Senator John ThuneSouth Dakotans know how important it is to keep the family checkbook balanced. By keeping careful count of how much money comes in and how much goes out, families can avoid debt and the headaches that accompany it. Unfortunately, Democrat leaders in the House and Senate have gone on a spending spree and piled up record levels of debt.
On Christmas Eve, the Senate was forced to vote for a $290 billion increase in the statutory debt ceiling. Now, in the coming week, the Senate will again be asked to vote on the higher debt limit that was passed by the House of Representatives. This increase amounts to $635 billion which will bring the overall debt limit to a staggering $13.029 trillion. All of this is being done without any realistic plan from Congressional Democrats or the Obama Administration on how to reduce our already unsustainable debt.

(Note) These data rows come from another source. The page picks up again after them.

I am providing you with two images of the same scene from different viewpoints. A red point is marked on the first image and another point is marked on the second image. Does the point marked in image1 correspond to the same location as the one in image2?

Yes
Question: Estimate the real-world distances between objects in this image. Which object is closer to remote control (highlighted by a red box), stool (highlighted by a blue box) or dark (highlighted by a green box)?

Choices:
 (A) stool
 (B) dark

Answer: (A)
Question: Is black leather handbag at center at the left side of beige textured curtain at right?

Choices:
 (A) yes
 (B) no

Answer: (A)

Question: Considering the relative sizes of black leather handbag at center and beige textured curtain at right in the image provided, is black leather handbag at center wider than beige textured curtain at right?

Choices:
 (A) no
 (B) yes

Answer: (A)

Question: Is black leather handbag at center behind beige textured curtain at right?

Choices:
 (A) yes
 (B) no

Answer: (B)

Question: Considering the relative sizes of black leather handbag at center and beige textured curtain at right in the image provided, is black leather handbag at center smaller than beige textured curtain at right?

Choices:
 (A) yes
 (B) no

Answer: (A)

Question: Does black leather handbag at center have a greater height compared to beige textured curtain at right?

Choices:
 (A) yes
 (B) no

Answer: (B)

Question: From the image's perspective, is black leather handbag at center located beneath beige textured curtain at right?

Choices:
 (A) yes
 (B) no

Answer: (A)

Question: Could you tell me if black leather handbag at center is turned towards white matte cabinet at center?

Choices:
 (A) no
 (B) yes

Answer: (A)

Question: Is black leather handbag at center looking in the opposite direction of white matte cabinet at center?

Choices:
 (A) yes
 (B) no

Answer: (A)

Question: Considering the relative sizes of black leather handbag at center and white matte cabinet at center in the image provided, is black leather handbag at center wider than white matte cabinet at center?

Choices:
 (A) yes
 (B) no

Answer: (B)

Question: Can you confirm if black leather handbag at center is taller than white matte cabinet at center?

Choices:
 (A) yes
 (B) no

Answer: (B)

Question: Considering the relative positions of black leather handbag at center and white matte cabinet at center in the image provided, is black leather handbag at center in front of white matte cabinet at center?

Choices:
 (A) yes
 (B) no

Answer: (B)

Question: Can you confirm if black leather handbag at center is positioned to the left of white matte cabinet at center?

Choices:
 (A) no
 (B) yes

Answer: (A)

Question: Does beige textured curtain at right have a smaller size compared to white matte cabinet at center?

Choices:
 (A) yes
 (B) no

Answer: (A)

When the Senate reconvenes on January 20th to take up the latest debt ceiling increase resolution, I will be recognized to offer an amendment that will stop the Troubled Asset Relief Program (TARP). Between money not yet obligated or spent and money already returned to the program, there is approximately $320 billion in unobligated funds. I fear that the Administration will use this unobligated money as a slush fund for whatever government programs it chooses. My amendment would end TARP spending and mandate that any funds coming back into TARP in the future be used to pay down our crippling debt.
Congress created TARP to address the potential collapse of the financial market. Instead, the Treasury Department has used it as a vehicle to prop up insurance companies, banks, auto manufacturers, and financial institutions. Going around Congress again by recycling returned funds or spending unobligated funds for other purposes is just as unacceptable as all of the previous misuses of TARP funds.

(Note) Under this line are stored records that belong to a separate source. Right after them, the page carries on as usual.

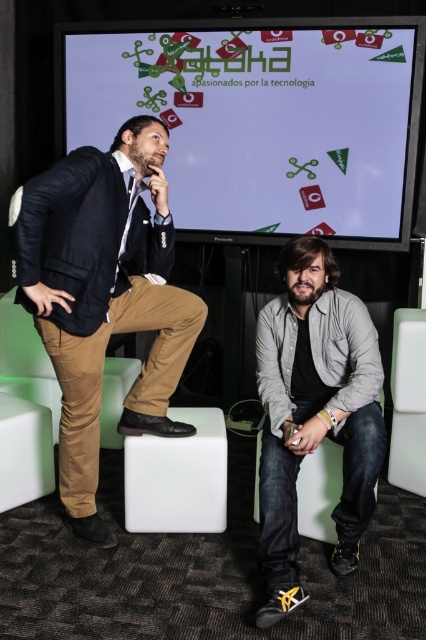 You are setting up a photo shoot in the scene. You need to place a 1.2 meter wide banner between the white glossy screen at upper center and the gray cotton shirt at lower right. Can the banner fit between them horizontally?

Answer: The white glossy screen at upper center is wider than the gray cotton shirt at lower right. However, the exact distance between them isn not specified in the provided description. Therefore, it is uncertain whether the 1.2 meter wide banner can fit horizontally between them.

You are at a tech event and want to look at the white glossy screen at upper center while talking to the person in the dark blue suit at left. Can you see the screen without moving your head?

The white glossy screen at upper center is to the right of the dark blue suit at left, so you can see the screen without moving your head by glancing to your right. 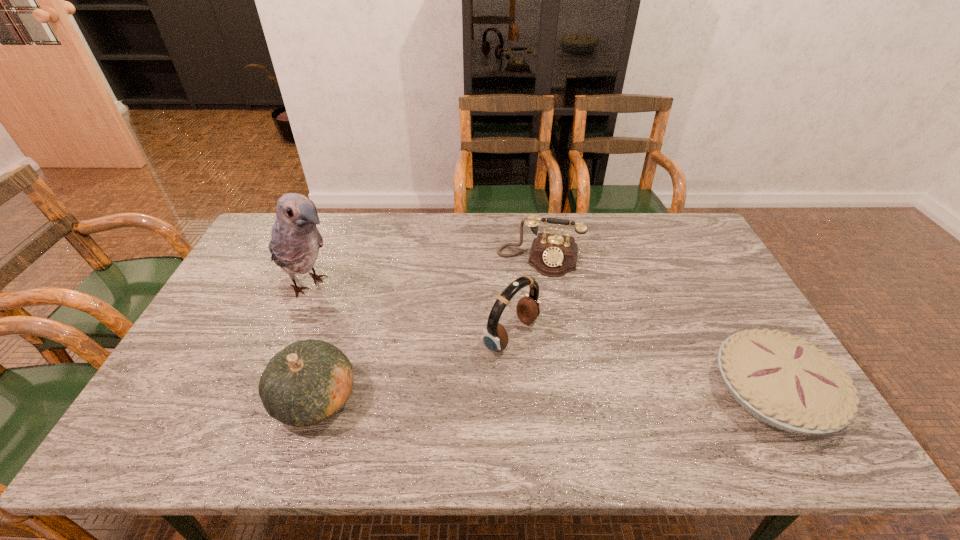 The height and width of the screenshot is (540, 960). I want to click on free space between the rightmost object and the headset, so click(642, 363).

You are a GUI agent. You are given a task and a screenshot of the screen. Output one action in this format:
    pyautogui.click(x=<x>, y=<y>)
    Task: Click on the free space between the headset and the parrot
    
    Given the screenshot: What is the action you would take?
    pyautogui.click(x=411, y=310)

I want to click on free space that is in between the shortest object and the gourd, so click(x=544, y=395).

At what (x,y) coordinates should I click in order to perform the action: click on free spot between the parrot and the shortest object. Please return your answer as a coordinate pair (x, y). This screenshot has height=540, width=960. Looking at the image, I should click on (541, 338).

Locate an element on the screen. The image size is (960, 540). free point between the telephone and the gourd is located at coordinates (427, 328).

The width and height of the screenshot is (960, 540). In order to click on vacant area that lies between the gourd and the telephone in this screenshot , I will do `click(427, 328)`.

Identify the location of object that is the fourth closest to the shortest object. The height and width of the screenshot is (540, 960). (295, 241).

Locate an element on the screen. This screenshot has width=960, height=540. object that can be found as the closest to the shortest object is located at coordinates (553, 255).

Locate an element on the screen. Image resolution: width=960 pixels, height=540 pixels. free region that satisfies the following two spatial constraints: 1. on the front side of the telephone; 2. on the left side of the rightmost object is located at coordinates (561, 392).

Identify the location of free space that satisfies the following two spatial constraints: 1. on the back side of the gourd; 2. on the left side of the pie. (318, 392).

For nearly a year I have been advocating legislation that would end TARP since it has strayed from what it was initially designed by Congress to accomplish. A recent report issued by the Congressional Oversight Panel for TARP warns that funds committed to institutions before the programs October 3, 2010 expiration date can be paid out indefinitely even after the program expires. In other words, Treasury Department bureaucrats could continue this spending spree, unnecessarily piling up even more debt that will harm the economic well being of future generations.
Elected leaders in Washington need to take a lesson from South Dakota families and learn to balance the government’s checkbook. Ending TARP now would be a step in the right direction, and I will continue working toward that goal. Future generations of Americans will suffer with our debt for a long time to come unless serious action is taken soon.